An open-source graph-vector database built in Rust, designed as a unified backend for AI applications and RAG pipelines.

HelixDB is a graph-vector database written entirely in Rust that combines graph traversal, vector similarity search, and keyword search in a single embedded store. It targets AI application backends — RAG pipelines, agent memory, semantic search — where developers would otherwise stitch together a relational database, a vector store, and a graph database. HelixDB replaces that stack with one system, one query language, and one deployment. The storage engine is LMDB, giving it extremely low read latency with full ACID guarantees.

Features

  • Graph + vector data model — nodes, edges, and vector embeddings are first-class citizens in the same store; no synchronisation between separate systems required.
  • HelixQL — a type-safe, compiled query language with a schema definition step; queries are checked at compile time before deployment, catching type errors before they reach production.
  • Built-in embeddings — the Embed function vectorises text inline during a query, removing the need for a separate embedding service.
  • Built-in MCP support — agents can discover data and walk the graph via the Model Context Protocol without writing human-readable queries.
  • Vector, keyword, and graph search — combine approximate nearest-neighbour vector search, BM25-style keyword search, and multi-hop graph traversals in a single query.
  • Secure by default — data is only accessible through compiled HelixQL queries; there is no general-purpose query surface exposed over the network.
  • TypeScript and Python SDKs — official client libraries for calling compiled query endpoints from application code.
  • Ultra-low latency — LMDB as the storage backend delivers sub-millisecond read latency suitable for interactive applications.

Installation

The Helix CLI is the primary way to install and manage HelixDB locally. The install script works on Debian, Ubuntu, Fedora, and all other Linux distributions, as well as macOS.

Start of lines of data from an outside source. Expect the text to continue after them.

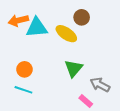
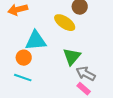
cyan triangle: (37, 28) -> (36, 41), moved
gray arrow: (100, 85) -> (86, 74), moved

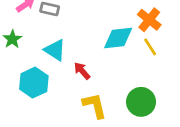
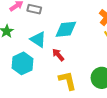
cyan diamond: (118, 38) -> (66, 29), moved

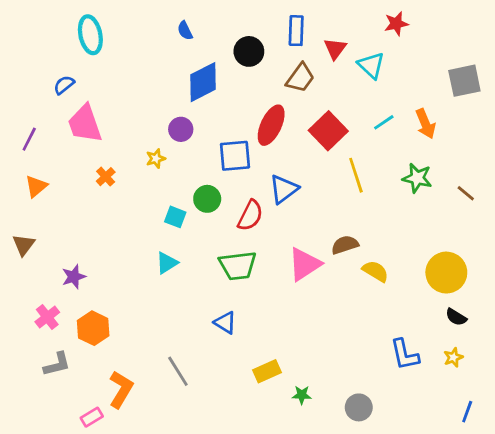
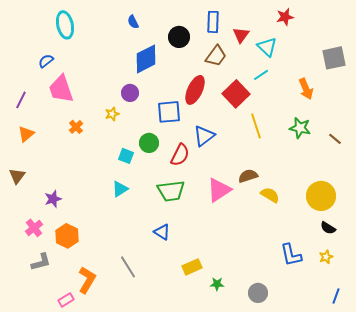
cyan line: (384, 122) -> (261, 75), moved

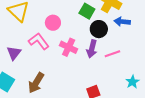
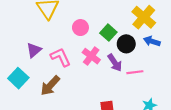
green square: (87, 11) -> (108, 33), moved
pink L-shape: (39, 41) -> (61, 57), moved
purple arrow: (92, 49) -> (115, 63), turned -60

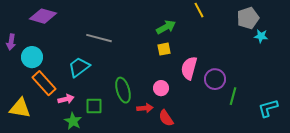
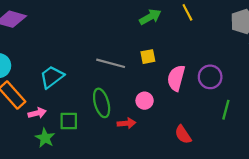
green arrow: (166, 27) -> (150, 17), moved
gray line: (99, 38) -> (111, 63), moved
purple circle: (215, 79) -> (210, 77), moved
red semicircle: (166, 118) -> (183, 135), moved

curl -sSL "https://install.helix-db.com" | bash

For Debian / Ubuntu and Fedora specifically, the curl script above is the recommended install path. Pre-built binaries for each release are also available on the releases page if you prefer to install without running a script.

# macOS (via the same install script)
curl -sSL "https://install.helix-db.com" | bash

Quick Start

1. Initialise a project

mkdir my-app && cd my-app
helix init

This creates a .hx schema and query file in the current directory.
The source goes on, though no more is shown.